How to Improve REST API Performance and Deal With the Data Overload
Not so long ago I've started to pave my discovery path to Graphql technology. A brand new idea, a brand new approach to exchange data between clients and servers... It's great to know that almost every day a new technology is born. I've completed several tutorials and noticed that their author(s) always mentioned one bright example of how GraphQL takes advantages over REST API. Here it is: if we're using REST approach, our client gets loaded with excess data which causes troubles with app’s performance rates. I've been thinking a lot about how we can solve this issue. All in all, you can't always change the technology so rapidly without having true reasons to do it.
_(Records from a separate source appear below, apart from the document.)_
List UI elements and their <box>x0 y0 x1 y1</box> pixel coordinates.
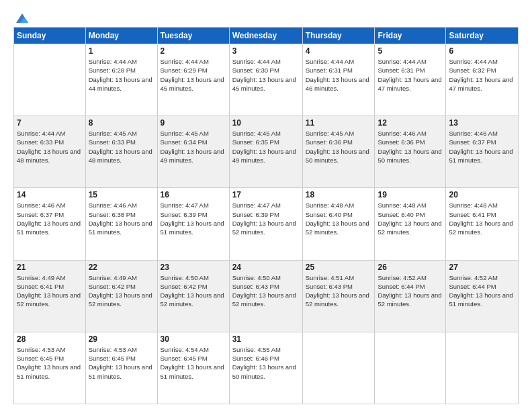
day-info: Sunrise: 4:51 AM Sunset: 6:43 PM Dayligh… <box>306 273 372 309</box>
day-number: 25 <box>306 263 372 272</box>
calendar-cell <box>302 332 375 404</box>
day-info: Sunrise: 4:50 AM Sunset: 6:43 PM Dayligh… <box>232 273 300 309</box>
day-info: Sunrise: 4:47 AM Sunset: 6:39 PM Dayligh… <box>161 201 226 236</box>
calendar-cell: 5Sunrise: 4:44 AM Sunset: 6:31 PM Daylig… <box>375 44 446 116</box>
day-number: 20 <box>449 190 515 199</box>
day-info: Sunrise: 4:53 AM Sunset: 6:45 PM Dayligh… <box>17 345 83 381</box>
calendar-cell: 4Sunrise: 4:44 AM Sunset: 6:31 PM Daylig… <box>302 44 375 116</box>
day-info: Sunrise: 4:54 AM Sunset: 6:45 PM Dayligh… <box>161 345 226 381</box>
weekday-tuesday: Tuesday <box>157 28 229 44</box>
day-number: 18 <box>306 190 372 199</box>
weekday-monday: Monday <box>85 28 157 44</box>
weekday-header-row: SundayMondayTuesdayWednesdayThursdayFrid… <box>14 28 519 44</box>
calendar-cell: 24Sunrise: 4:50 AM Sunset: 6:43 PM Dayli… <box>229 260 302 332</box>
weekday-saturday: Saturday <box>446 28 519 44</box>
calendar-cell: 29Sunrise: 4:53 AM Sunset: 6:45 PM Dayli… <box>85 332 157 404</box>
calendar-cell: 2Sunrise: 4:44 AM Sunset: 6:29 PM Daylig… <box>157 44 229 116</box>
day-number: 4 <box>306 46 372 56</box>
day-info: Sunrise: 4:46 AM Sunset: 6:36 PM Dayligh… <box>378 129 443 165</box>
calendar-cell: 27Sunrise: 4:52 AM Sunset: 6:44 PM Dayli… <box>446 260 519 332</box>
week-row-4: 21Sunrise: 4:49 AM Sunset: 6:41 PM Dayli… <box>14 260 519 332</box>
day-info: Sunrise: 4:52 AM Sunset: 6:44 PM Dayligh… <box>378 273 443 309</box>
header <box>13 12 519 21</box>
day-number: 26 <box>378 263 443 272</box>
day-number: 15 <box>89 190 154 199</box>
calendar-cell: 15Sunrise: 4:46 AM Sunset: 6:38 PM Dayli… <box>85 188 157 260</box>
day-info: Sunrise: 4:45 AM Sunset: 6:36 PM Dayligh… <box>306 129 372 165</box>
week-row-5: 28Sunrise: 4:53 AM Sunset: 6:45 PM Dayli… <box>14 332 519 404</box>
day-number: 1 <box>89 46 154 56</box>
page: SundayMondayTuesdayWednesdayThursdayFrid… <box>0 0 532 411</box>
day-info: Sunrise: 4:49 AM Sunset: 6:41 PM Dayligh… <box>17 273 83 309</box>
calendar-cell: 18Sunrise: 4:48 AM Sunset: 6:40 PM Dayli… <box>302 188 375 260</box>
calendar-cell: 20Sunrise: 4:48 AM Sunset: 6:41 PM Dayli… <box>446 188 519 260</box>
week-row-3: 14Sunrise: 4:46 AM Sunset: 6:37 PM Dayli… <box>14 188 519 260</box>
day-number: 5 <box>378 46 443 56</box>
weekday-sunday: Sunday <box>14 28 86 44</box>
day-number: 16 <box>161 190 226 199</box>
day-info: Sunrise: 4:44 AM Sunset: 6:31 PM Dayligh… <box>378 57 443 93</box>
day-info: Sunrise: 4:46 AM Sunset: 6:37 PM Dayligh… <box>17 201 83 236</box>
day-info: Sunrise: 4:48 AM Sunset: 6:41 PM Dayligh… <box>449 201 515 236</box>
day-info: Sunrise: 4:46 AM Sunset: 6:37 PM Dayligh… <box>449 129 515 165</box>
day-info: Sunrise: 4:45 AM Sunset: 6:34 PM Dayligh… <box>161 129 226 165</box>
day-info: Sunrise: 4:50 AM Sunset: 6:42 PM Dayligh… <box>161 273 226 309</box>
day-info: Sunrise: 4:47 AM Sunset: 6:39 PM Dayligh… <box>232 201 300 236</box>
calendar-cell: 9Sunrise: 4:45 AM Sunset: 6:34 PM Daylig… <box>157 116 229 188</box>
week-row-1: 1Sunrise: 4:44 AM Sunset: 6:28 PM Daylig… <box>14 44 519 116</box>
day-info: Sunrise: 4:44 AM Sunset: 6:28 PM Dayligh… <box>89 57 154 93</box>
calendar-cell: 12Sunrise: 4:46 AM Sunset: 6:36 PM Dayli… <box>375 116 446 188</box>
day-number: 24 <box>232 263 300 272</box>
calendar-cell: 14Sunrise: 4:46 AM Sunset: 6:37 PM Dayli… <box>14 188 86 260</box>
day-number: 30 <box>161 334 226 344</box>
day-number: 3 <box>232 46 300 56</box>
day-number: 19 <box>378 190 443 199</box>
day-info: Sunrise: 4:48 AM Sunset: 6:40 PM Dayligh… <box>378 201 443 236</box>
weekday-thursday: Thursday <box>302 28 375 44</box>
calendar-cell: 10Sunrise: 4:45 AM Sunset: 6:35 PM Dayli… <box>229 116 302 188</box>
calendar: SundayMondayTuesdayWednesdayThursdayFrid… <box>13 27 519 404</box>
calendar-cell: 28Sunrise: 4:53 AM Sunset: 6:45 PM Dayli… <box>14 332 86 404</box>
calendar-cell: 31Sunrise: 4:55 AM Sunset: 6:46 PM Dayli… <box>229 332 302 404</box>
calendar-cell: 7Sunrise: 4:44 AM Sunset: 6:33 PM Daylig… <box>14 116 86 188</box>
calendar-cell: 3Sunrise: 4:44 AM Sunset: 6:30 PM Daylig… <box>229 44 302 116</box>
day-number: 14 <box>17 190 83 199</box>
calendar-cell: 25Sunrise: 4:51 AM Sunset: 6:43 PM Dayli… <box>302 260 375 332</box>
calendar-cell <box>446 332 519 404</box>
calendar-cell: 26Sunrise: 4:52 AM Sunset: 6:44 PM Dayli… <box>375 260 446 332</box>
day-info: Sunrise: 4:44 AM Sunset: 6:30 PM Dayligh… <box>232 57 300 93</box>
day-number: 29 <box>89 334 154 344</box>
day-number: 2 <box>161 46 226 56</box>
day-number: 23 <box>161 263 226 272</box>
day-info: Sunrise: 4:44 AM Sunset: 6:33 PM Dayligh… <box>17 129 83 165</box>
calendar-cell: 19Sunrise: 4:48 AM Sunset: 6:40 PM Dayli… <box>375 188 446 260</box>
calendar-cell: 22Sunrise: 4:49 AM Sunset: 6:42 PM Dayli… <box>85 260 157 332</box>
day-info: Sunrise: 4:49 AM Sunset: 6:42 PM Dayligh… <box>89 273 154 309</box>
calendar-cell: 23Sunrise: 4:50 AM Sunset: 6:42 PM Dayli… <box>157 260 229 332</box>
calendar-cell: 30Sunrise: 4:54 AM Sunset: 6:45 PM Dayli… <box>157 332 229 404</box>
day-info: Sunrise: 4:55 AM Sunset: 6:46 PM Dayligh… <box>232 345 300 381</box>
day-number: 8 <box>89 118 154 128</box>
day-info: Sunrise: 4:53 AM Sunset: 6:45 PM Dayligh… <box>89 345 154 381</box>
day-info: Sunrise: 4:44 AM Sunset: 6:32 PM Dayligh… <box>449 57 515 93</box>
day-info: Sunrise: 4:44 AM Sunset: 6:29 PM Dayligh… <box>161 57 226 93</box>
day-number: 13 <box>449 118 515 128</box>
weekday-wednesday: Wednesday <box>229 28 302 44</box>
day-number: 17 <box>232 190 300 199</box>
logo-icon <box>15 12 30 24</box>
calendar-cell: 8Sunrise: 4:45 AM Sunset: 6:33 PM Daylig… <box>85 116 157 188</box>
calendar-cell: 16Sunrise: 4:47 AM Sunset: 6:39 PM Dayli… <box>157 188 229 260</box>
day-info: Sunrise: 4:48 AM Sunset: 6:40 PM Dayligh… <box>306 201 372 236</box>
calendar-cell: 6Sunrise: 4:44 AM Sunset: 6:32 PM Daylig… <box>446 44 519 116</box>
day-info: Sunrise: 4:46 AM Sunset: 6:38 PM Dayligh… <box>89 201 154 236</box>
calendar-cell: 13Sunrise: 4:46 AM Sunset: 6:37 PM Dayli… <box>446 116 519 188</box>
weekday-friday: Friday <box>375 28 446 44</box>
day-number: 11 <box>306 118 372 128</box>
day-number: 21 <box>17 263 83 272</box>
day-number: 31 <box>232 334 300 344</box>
day-number: 22 <box>89 263 154 272</box>
day-number: 6 <box>449 46 515 56</box>
calendar-cell <box>14 44 86 116</box>
day-info: Sunrise: 4:45 AM Sunset: 6:33 PM Dayligh… <box>89 129 154 165</box>
day-number: 12 <box>378 118 443 128</box>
There are old projects that will require colossal resources and expenses to move them to Graph QL. Besides, it's not always appropriate to do so.
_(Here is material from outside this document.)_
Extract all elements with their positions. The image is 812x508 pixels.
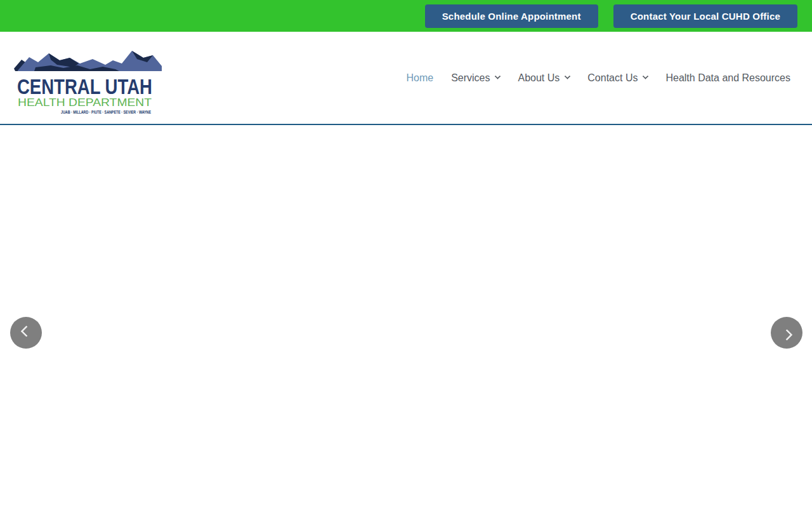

I have been writing Express JS + Mongo REST API for two years already, so I have decided to deal with this problem and share my ideas in this article. All examples and solutions are based around Express JS + Mongo + JS (for client) stack. However, I think the basic idea is suitable for any technology.
Issue 1. We get more than we've requested
Assume that the system has the user
item. This user has an extensive profile with a number of fields (a detailed description of the user as a personality). Let's say, name, last name, address, phone number, and some other additional information. If the system integrates with 3rd party services you will also see additional fields such as services
.
For the client, you'll need a simple form autocompletion. You need to find a specific user by their name and pass their id on the system. To do this, we'll need to write a route such as: api/v1/users?Search='Richard'
. This route is going to return us all the users with the name Richard. But along with username it has returned us the entire User
object.
{ _id: 1, profile: { firstName, lastName, address, .... phone, }, servicess: { ... } }
firstName
and lastName
fields will be enough to display our autocompletion. The more data, the longer the loading process. Besides, if you're dealing with mobile APIs which have slow Internet transmission signal, this can be a problem.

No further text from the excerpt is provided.